De la matière-terre à l’expression artistique, c’est le chemin que franchit Marie Saint Bris dans son atelier de la rue du Bac, où elle accueille amis de passage, collectionneurs et élèves. Sa passion se situe quelque part aux confins du besoin de transmettre et du désir de création, dans un hors- temps entre le geste, la parole et la lecture des feuilles de thé japonais.
De la restauration à la création
Formée à la restauration de céramiques, Marie se perfectionne à Tokyo dans la méthode ancestrale du Kintsugi qui suppose patience, exigence et précision. Le Kintsugi est une méthode complexe, élevée au rang d’art, qui permet de réparer les objets abimés, en dissimulant les fêlures et en les sublimant avec de la laque saupoudrée de poussière d’or. C’est une véritable ode à l’imperfection et à la fragilité. L’esthétique de la céramique est complètement transformée. Son vécu et les accidents subis lui redonnent une nouvelle vie, faite de résilience et du soin qu’on lui a apportés. De retour en France, inspirée de cette philosophie, Marie découvre le travail de Fance Franck, céramiste américaine iconique, qui a étudié la poésie contemporaine à Harvard. Les mots et le geste, une belle résonance qui séduit la restauratrice de céramiques, elle-même passionnée de littérature. Lorsque Fance Franck rencontre l’artiste française Francine Del Pierre, elles fondent, dans les années 60 l’atelier de la rue Bonaparte qui deviendra un lieu de travail et de rencontres¹. Leurs pièces sont montées au colombin plat (et non pas tournées, comme c’est l’usage).

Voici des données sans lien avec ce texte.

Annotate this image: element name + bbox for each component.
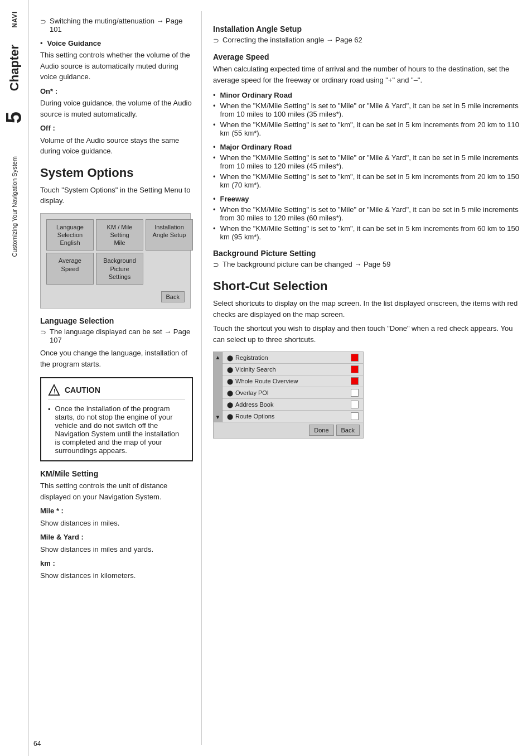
shortcut-title: Short-Cut Selection xyxy=(213,279,521,293)
major-road-block: • Major Ordinary Road •When the "KM/Mile… xyxy=(213,143,521,189)
shortcut-done-btn[interactable]: Done xyxy=(309,425,333,436)
shortcut-list: ⬤Registration⬤Vicinity Search⬤Whole Rout… xyxy=(223,352,363,422)
shortcut-list-item[interactable]: ⬤Whole Route Overview xyxy=(223,375,363,387)
ui-btn-avg-line2: Speed xyxy=(49,265,91,273)
bullet-dot-voice: • xyxy=(40,39,43,47)
ui-mockup-grid-bottom: Average Speed Background Picture Setting… xyxy=(46,253,185,285)
average-speed-section: Average Speed When calculating expected … xyxy=(213,52,521,241)
shortcut-check-box xyxy=(351,354,359,362)
minor-bullets-container: •When the "KM/Mile Setting" is set to "M… xyxy=(213,102,521,137)
muting-arrow-item: ⊃ Switching the muting/attenuation → Pag… xyxy=(40,17,193,33)
minor-road-title: Minor Ordinary Road xyxy=(220,91,292,99)
ui-btn-language-line1: Language xyxy=(49,223,91,231)
shortcut-desc1: Select shortcuts to display on the map s… xyxy=(213,298,521,320)
ui-btn-installation[interactable]: Installation Angle Setup xyxy=(146,219,193,251)
major-bullet-item: •When the "KM/Mile Setting" is set to "M… xyxy=(213,153,521,170)
freeway-bullet-item: •When the "KM/Mile Setting" is set to "k… xyxy=(213,224,521,241)
freeway-bullet-item: •When the "KM/Mile Setting" is set to "M… xyxy=(213,205,521,222)
freeway-bullets-container: •When the "KM/Mile Setting" is set to "M… xyxy=(213,205,521,241)
background-picture-section: Background Picture Setting ⊃ The backgro… xyxy=(213,249,521,269)
caution-text: Once the installation of the program sta… xyxy=(55,405,185,455)
freeway-block: • Freeway •When the "KM/Mile Setting" is… xyxy=(213,195,521,241)
scroll-down-arrow-icon[interactable]: ▼ xyxy=(215,414,221,420)
ui-btn-inst-line2: Angle Setup xyxy=(148,231,190,239)
svg-text:!: ! xyxy=(54,388,56,395)
voice-guidance-off-label: Off : xyxy=(40,123,193,134)
scroll-up-arrow-icon[interactable]: ▲ xyxy=(215,354,221,360)
major-bullet-text: When the "KM/Mile Setting" is set to "Mi… xyxy=(220,153,521,170)
shortcut-buttons: Done Back xyxy=(214,422,363,438)
shortcut-list-item[interactable]: ⬤Route Options xyxy=(223,411,363,422)
caution-box: ! CAUTION • Once the installation of the… xyxy=(40,377,193,461)
installation-arrow-item: ⊃ Correcting the installation angle → Pa… xyxy=(213,36,521,45)
voice-guidance-off-desc: Volume of the Audio source stays the sam… xyxy=(40,135,193,157)
shortcut-item-label: Whole Route Overview xyxy=(235,378,298,384)
average-speed-title: Average Speed xyxy=(213,52,521,61)
minor-bullet-text: When the "KM/Mile Setting" is set to "km… xyxy=(220,121,521,137)
km-mile-title: KM/Mile Setting xyxy=(40,469,193,478)
background-arrow-item: ⊃ The background picture can be changed … xyxy=(213,260,521,269)
shortcut-scrollbar[interactable]: ▲ ▼ xyxy=(214,352,223,422)
shortcut-back-btn[interactable]: Back xyxy=(336,425,360,436)
ui-btn-background[interactable]: Background Picture Settings xyxy=(96,253,143,285)
voice-guidance-bullet: • Voice Guidance xyxy=(40,39,193,47)
major-bullets-container: •When the "KM/Mile Setting" is set to "M… xyxy=(213,153,521,189)
voice-guidance-desc: This setting controls whether the volume… xyxy=(40,50,193,83)
km-mile-desc: This setting controls the unit of distan… xyxy=(40,480,193,502)
bullet-dot: • xyxy=(213,153,216,162)
minor-road-block: • Minor Ordinary Road •When the "KM/Mile… xyxy=(213,91,521,137)
system-options-intro: Touch "System Options" in the Setting Me… xyxy=(40,185,193,206)
shortcut-check-box xyxy=(351,389,359,397)
left-column: ⊃ Switching the muting/attenuation → Pag… xyxy=(29,11,202,745)
shortcut-item-icon: ⬤ xyxy=(227,413,233,420)
language-arrow-item: ⊃ The language displayed can be set → Pa… xyxy=(40,328,193,344)
shortcut-list-item[interactable]: ⬤Address Book xyxy=(223,399,363,411)
caution-bullet-item: • Once the installation of the program s… xyxy=(48,405,185,455)
shortcut-list-item[interactable]: ⬤Overlay POI xyxy=(223,387,363,399)
km-label: km : xyxy=(40,558,193,569)
mile-desc: Show distances in miles. xyxy=(40,518,193,529)
km-desc: Show distances in kilometers. xyxy=(40,570,193,581)
ui-btn-language-line3: English xyxy=(49,239,91,247)
shortcut-item-icon: ⬤ xyxy=(227,378,233,384)
ui-btn-km-mile[interactable]: KM / Mile Setting Mile xyxy=(96,219,143,251)
shortcut-item-icon: ⬤ xyxy=(227,402,233,408)
arrow-icon-install: ⊃ xyxy=(213,36,219,45)
system-options-section: System Options Touch "System Options" in… xyxy=(40,166,193,309)
installation-arrow-text: Correcting the installation angle → Page… xyxy=(223,36,362,44)
shortcut-list-item[interactable]: ⬤Registration xyxy=(223,352,363,364)
bullet-dot: • xyxy=(213,102,216,110)
shortcut-item-icon: ⬤ xyxy=(227,390,233,396)
shortcut-check-box xyxy=(351,365,359,373)
ui-btn-bg-line3: Settings xyxy=(99,273,141,281)
main-content: ⊃ Switching the muting/attenuation → Pag… xyxy=(29,0,532,756)
shortcut-item-label: Vicinity Search xyxy=(235,366,276,373)
freeway-title: Freeway xyxy=(220,195,249,203)
ui-btn-inst-line1: Installation xyxy=(148,223,190,231)
ui-btn-language[interactable]: Language Selection English xyxy=(46,219,94,251)
shortcut-item-label: Address Book xyxy=(235,401,273,408)
shortcut-list-item[interactable]: ⬤Vicinity Search xyxy=(223,364,363,375)
minor-road-bullet: • Minor Ordinary Road xyxy=(213,91,521,99)
background-picture-title: Background Picture Setting xyxy=(213,249,521,258)
minor-bullet-text: When the "KM/Mile Setting" is set to "Mi… xyxy=(220,102,521,118)
ui-btn-km-line2: Setting xyxy=(99,231,141,239)
freeway-bullet-text: When the "KM/Mile Setting" is set to "Mi… xyxy=(220,205,521,222)
language-arrow-text: The language displayed can be set → Page… xyxy=(50,328,193,344)
language-selection-title: Language Selection xyxy=(40,316,193,325)
system-options-ui-mockup: Language Selection English KM / Mile Set… xyxy=(40,213,191,309)
ui-mockup-grid-top: Language Selection English KM / Mile Set… xyxy=(46,219,185,251)
muting-text: Switching the muting/attenuation → Page … xyxy=(50,17,193,33)
sidebar-navi-label: NAVI xyxy=(11,11,18,27)
ui-btn-avg-speed[interactable]: Average Speed xyxy=(46,253,94,285)
minor-bullet-item: •When the "KM/Mile Setting" is set to "M… xyxy=(213,102,521,118)
shortcut-ui-mockup: ▲ ▼ ⬤Registration⬤Vicinity Search⬤Whole … xyxy=(213,351,364,439)
shortcut-desc2: Touch the shortcut you wish to display a… xyxy=(213,323,521,345)
system-options-back-btn[interactable]: Back xyxy=(161,291,185,302)
mile-yard-label: Mile & Yard : xyxy=(40,532,193,543)
page-container: NAVI Chapter 5 Customizing Your Navigati… xyxy=(0,0,532,756)
system-options-title: System Options xyxy=(40,166,193,180)
bullet-dot: • xyxy=(213,224,216,233)
minor-bullet-dot: • xyxy=(213,91,216,99)
installation-angle-title: Installation Angle Setup xyxy=(213,25,521,33)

C’est cette technique originale à l’époque, véritable danse des mains, qu’étudie Marie Saint Bris pendant 5 ans dans cet atelier, qui va l’amener à s’affranchir du traditionnel tour de potier et à créer ses propres céramiques, légères et profondément marquées par son expérience extrême-orientale.
Un besoin impérieux
Bien que l’une des plus anciennes manifestations culturelles de l’humanité, la céramique a longtemps été minorée dans la hiérarchie traditionnelle de l’expression artistique. Ses rapports à l’art et plus largement à l’humain sont désormais repensés au point d’attirer un large public d’amateurs. La reconnaissance d’un âge de la céramique qui n’avait pas encore été consacré semble aujourd’hui plus que jamais s’imposer. Pour Marie Saint Bris, cet engouement n’a rien d’une mode, c’est un besoin impérieux qui s’inscrit dans le temps long, une façon de se reconnecter à la terre, à ses racines profondes, de se détendre, de se rassurer également comme en témoignent ses œuvres représentant des animaux, ses arbres de vie aux couleurs de tuiles anciennes vert-turquoise ou ses silhouettes féminines, idoles qui célèbrent la vie.
La part de l’incertitude
Aucune œuvre ne raconte la réalité mais toutes la rêvent. Ses céramiques sont réalisées à l’aide de grès rapporté de Saint-Amant-en Puisaye en Bourgogne et d’émaux qui leur donnent de l’éclat et les colorent de façon inaltérable. Sa marque de fabrique, secret bien gardé, mélange toutes sortes de matières: cendre d’os, kaolin, poudres d’oxydes de cuivre, de fer, de quartz. Elles vont donner aux céramiques les couleurs désirées ou plutôt espérées. « Au terme de la cuisson lente à 1 250 degrés, on ne sait jamais quel sera le résultat. L’obtention de la profondeur du vert céladon ou le miroitement du brun roux, relèvent de la « part du feu ». » explique l’artiste. Cette incertitude, ce côté aléatoire sont l’effet de surprise qui alimente sa joie, sans cesse renouvelée.
Dans le dilemme du céramiste, il y a ce qu’il faut détruire et il y a ce qu’il faut simplement éclairer et regarder afin de trouver la raison pour laquelle l’objet plait. Dans la céramique de Marie Saint Bris, c’est le besoin de nourrir son imaginaire qui interpelle.
Michèle Robach
Le site internet de Marie Saint Bris
¹Francine Del Pierre, Fance Franck « Dialogues de Céramistes » paru en 2004, chez Norma.